AI Photo Prompts for Product Photography: A Complete E-commerce Guide

A traditional lifestyle product shoot costs between $200 and $5,000 per session. For a brand managing 50 SKUs across four seasonal backgrounds, that is a $40,000–$100,000 annual photography budget — before post-production.
Generative AI promises to eliminate this entirely. The problem is that standard AI workflows fail at the one thing e-commerce brands cannot compromise on: consistency. Ask any model to put your sneaker on a beach and it generates a different sneaker every time. Wrong colorway. Hallucinated logo. Slightly altered sole profile.
This guide explains exactly how to solve the consistency problem using structured Nano Banana prompts — and why locking product identity at the prompt level is the only reliable solution at scale.
Quick answer: AI product photography works at scale only when the prompt is split into two distinct layers — a frozen Identity Layer (exact product attributes that cannot change) and a variable Environment Layer (background, lighting, props). Mixing both layers in a single prompt causes the model to treat your product as a suggestion, not a constraint.
Why Generic AI Tools Fail E-commerce Brands
Tools like Photoroom, Claid, and Flair are built for background swapping and catalog cleanup. They are excellent at what they do — but they start from the image, not the prompt.
When you need to generate a product in a new lifestyle environment that does not exist yet (a lookbook shoot you have not done, a seasonal campaign for next quarter, an international market variant), you need to build the scene from scratch in Nano Banana. And that requires a structured prompt that keeps your product anatomy locked while the environment changes freely around it.
Generic prompt attempts fail because of one architectural problem: the model treats your product description as a suggestion, not a constraint. Without a hard identity lock at the prompt level, Nano Banana fills the gaps with its best statistical guess — which is never your specific SKU.

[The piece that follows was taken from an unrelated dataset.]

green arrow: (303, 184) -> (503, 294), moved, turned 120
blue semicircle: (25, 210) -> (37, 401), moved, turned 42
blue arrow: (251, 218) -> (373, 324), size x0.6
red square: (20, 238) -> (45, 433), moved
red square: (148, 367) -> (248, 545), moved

The Two-Layer Prompt Architecture for Product Consistency
Professional product photography with Nano Banana requires separating every prompt into two distinct layers:
Layer 1 — Identity Layer (frozen): The physical attributes of the product that must never change. Shape, dimensions, color code, material texture, logo placement, hardware details.

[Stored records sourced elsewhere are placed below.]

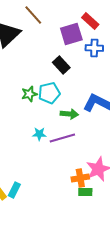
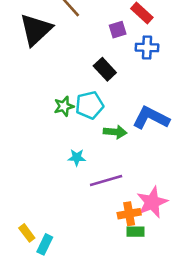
purple square: (71, 34) -> (118, 30), size x0.6
purple line: (62, 138) -> (106, 180), moved
cyan rectangle: (14, 190) -> (45, 244), moved

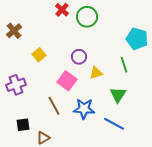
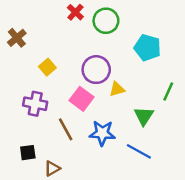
cyan pentagon: (137, 39) -> (147, 48), moved
purple circle: (79, 57) -> (96, 70), size x1.5
green line: (124, 65) -> (168, 92), moved, turned 42
purple cross: (16, 85) -> (35, 104), moved, turned 30

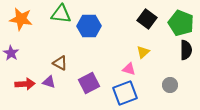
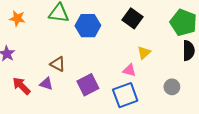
orange star: (21, 19) -> (17, 18), size x0.7
black square: (147, 19) -> (132, 18), moved
red arrow: (25, 84) -> (21, 86), turned -132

Layer 2 — Environment Layer (variable): Everything outside the product. Background, lighting setup, props, surface, mood, camera angle.

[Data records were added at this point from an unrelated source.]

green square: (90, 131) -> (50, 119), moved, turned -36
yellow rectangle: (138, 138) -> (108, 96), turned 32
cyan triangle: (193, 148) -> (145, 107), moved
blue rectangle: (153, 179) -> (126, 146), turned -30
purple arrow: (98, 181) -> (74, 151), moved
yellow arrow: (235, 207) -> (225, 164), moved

When you write a prompt that mixes both layers without separation, the model redistributes creative weight across the whole scene. When you freeze Layer 1 explicitly, the model understands it has zero creative license over the product and channels all generation energy into the environment.
The same principle applies to writing realistic human subjects — see the 8-part prompt formula for how layer separation works in portrait photography.
Writing the Identity Layer: What to Include
For a physical product, the Identity Layer should define:
- Form factor: exact dimensions relative to other elements, silhouette, weight impression
- Color: use precise descriptors — not "blue" but "deep navy matte with slight indigo undertone"
- Material: "brushed aluminum casing," "full-grain vegetable-tanned leather," "ribbed cotton jersey"
- Logo/branding: placement, size, and treatment — "embossed white logo, top left chest, 3cm"
- Distinguishing details: hardware, stitching, zipper type, sole profile, cap construction
The more specific the Identity Layer, the fewer liberties Nano Banana takes. Vague descriptions produce variants. Precise descriptions produce replicas.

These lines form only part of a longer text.